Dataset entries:
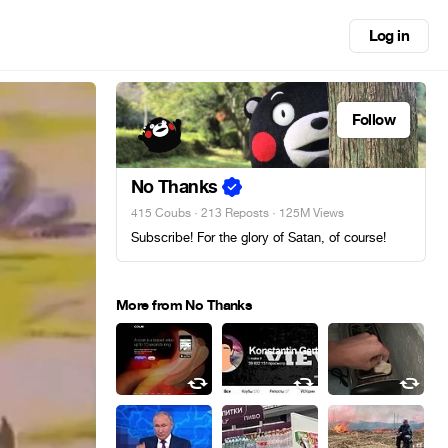
Log in
Follow
No Thanks
415 Coubs
·
213 Reposts
· 125M Views
Subscribe! For the glory of Satan, of course!
More from No Thanks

## WORK REQUEST
No picture is to appear in the copy; every entry above is otherwise to be printed verbatim.

## ANSWER TO THIS TASK
Log in
Follow
No Thanks
415 Coubs
·
213 Reposts
· 125M Views
Subscribe! For the glory of Satan, of course!
More from No Thanks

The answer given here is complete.